Afsnitsforfatter: Danielle J. Navarro and David R. Foxcroft

The McNemar test

Suppose you have been hired to work for the Australian Generic Political Party (AGPP), and part of your job is to find out how effective the AGPP political advertisements are. So you decide to put together a sample of N = 100 people and ask them to watch the AGPP ads. Before they see anything, you ask them if they intend to vote for the AGPP, and then after showing the ads you ask them again to see if anyone has changed their minds. Obviously, if you are any good at your job, you would also do a whole lot of other things too, but let us consider just this one simple experiment. One way to describe your data is via the following contingency table:

	Before	After	Total
Yes	30	10	40
No	70	90	160
Total	100	100	200

At first pass, you might think that this situation lends itself to the Pearson χ² test of independence. However, a little bit of thought reveals that we have got a problem. We have 100 participants but 200 observations. This is because each person has provided us with an answer in both the before column and the after column. What this means is that the 200 observations are not independent of each other. If voter A says “yes” the first time and voter B says “no”, then you would expect that voter A is more likely to say “yes” the second time than voter B! The consequence of this is that the usual χ² test will not give trustworthy answers due to the violation of the independence assumption. Now, if this were a really uncommon situation, I would not be bothering to waste your time talking about it. But it is not uncommon at all. This is a standard repeated measures design, and none of the tests we have considered so far can handle it.

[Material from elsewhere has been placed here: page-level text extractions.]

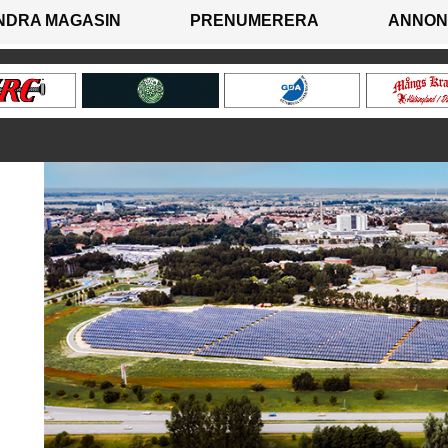
NDRA MAGASIN
PRENUMERERA
ANNON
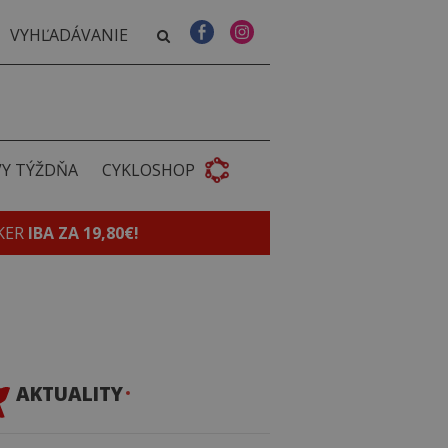
VY TÝŽDŇA
CYKLOSHOP
KER
IBA ZA 19,80€!
AKTUALITY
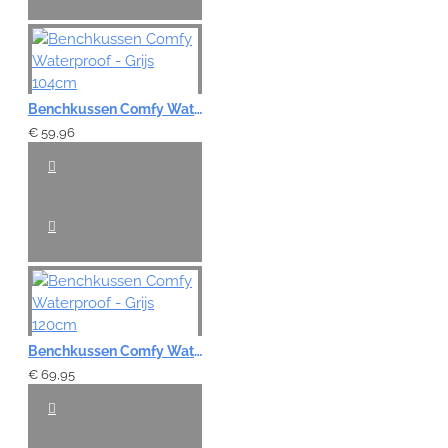
Benchkussen Comfy Waterproof - Grijs 104cm
€ 59,96
Benchkussen Comfy Waterproof - Grijs 120cm
€ 69,95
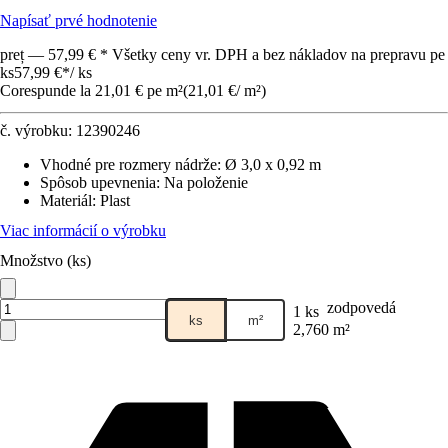
Napísať prvé hodnotenie
preț — 57,99 € * Všetky ceny vr. DPH a bez nákladov na prepravu pe
ks
57,99 €
*
/
ks
Corespunde la 21,01 € pe m²
(
21,01 €
/
m²
)
č. výrobku:
12390246
Vhodné pre rozmery nádrže
:
Ø 3,0 x 0,92 m
Spôsob upevnenia
:
Na položenie
Materiál
:
Plast
Viac informácií o výrobku
Množstvo (ks)
zodpovedá
1 ks
ks
m²
2,760 m²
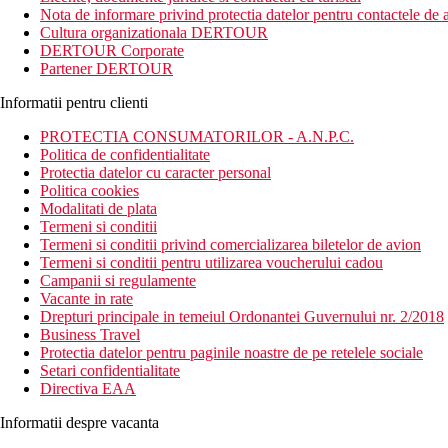
Nota de informare privind protectia datelor pentru contactele de a
Distanta
Cultura organizationala DERTOUR
plaja: 50 m
DERTOUR Corporate
aeroport: 40 km Napoli
Partener DERTOUR
centru: 2 km Ischia Porto
magazine: 1500 m
Informatii pentru clienti
Descrierea camerei
PROTECTIA CONSUMATORILOR - A.N.P.C.
Camera dubla:
Politica de confidentialitate
Protectia datelor cu caracter personal
aer conditionat
Politica cookies
baie/toaleta (uscator de par), set de baie (gratuit)
Modalitati de plata
TV/sat.
Termeni si conditii
telefon
Termeni si conditii privind comercializarea biletelor de avion
seif
Termeni si conditii pentru utilizarea voucherului cadou
mini-bar
Campanii si regulamente
Wi-Fi (gratuit)
Vacante in rate
balcon sau terasa
Drepturi principale in temeiul Ordonantei Guvernului nr. 2/2018
Business Travel
Descrierea hotelului
Protectia datelor pentru paginile noastre de pe retelele sociale
Hotelul dispune de:
Setari confidentialitate
Directiva EAA
hol de intrare cu receptie
restaurant
Informatii despre vacanta
2 baruri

The solution to the problem was published by McNemar (1947). The trick is to start by tabulating your data in a slightly different way:

	After: Yes	After: No	Total
Before: Yes	5	25	30
Before: No	5	65	70
Total	10	90	100

This is exactly the same data, but is is been rewritten so that each of our 100 participants appears in only one cell. Because we have written our data this way the independence assumption is now satisfied, and this is a contingency table that we can use to construct a χ²-goodness-of-fit statistic. However, as we will see, we need to do it in a slightly non-standard way. To see what is going on, it helps to label the entries in our table a little differently:

	After: Yes	After: No	Total
Before: Yes	a	b	a + b
Before: No	c	d	c + d
Total	a + c	b + d	n

Next, let us think about what our null hypothesis is: is is that the “before” test and the “after” test have the same proportion of people saying “Yes, I will vote for AGPP”. Because of the way that we have rewritten the data, it means that we are now testing the hypothesis that the row totals and column totals come from the same distribution. Thus, the null hypothesis in McNemar’s test is that we have “marginal homogeneity”. That is, the row totals and column totals have the same distribution: P_a + P_b = P_a + P_c and similarly that P_c + P_d = P_b + P_d. Notice that this means that the null hypothesis actually simplifies to P_b = P_c. In other words, as far as the McNemar test is concerned, it is only the off-diagonal entries in this table (i.e., b and c) that matter! After noticing this, the McNemar test of marginal homogeneity is no different to a usual χ² test. After applying the Yates correction, our test statistic becomes:

\[\chi ^ 2 = \frac{(|b - c| - 0.5) ^ 2}{b + c}\]

or, to revert to the notation that we used earlier in this chapter:

\[\chi ^ 2 = \frac{(|O_{12}-O_{21}| - 0.5) ^ 2}{O_{12} + O_{21}}\]

and this statistic has a χ² distribution (approximately) with df = 1. However, remember that just like the other χ² tests it is only an approximation, so you need to have reasonably large expected cell counts for it to work.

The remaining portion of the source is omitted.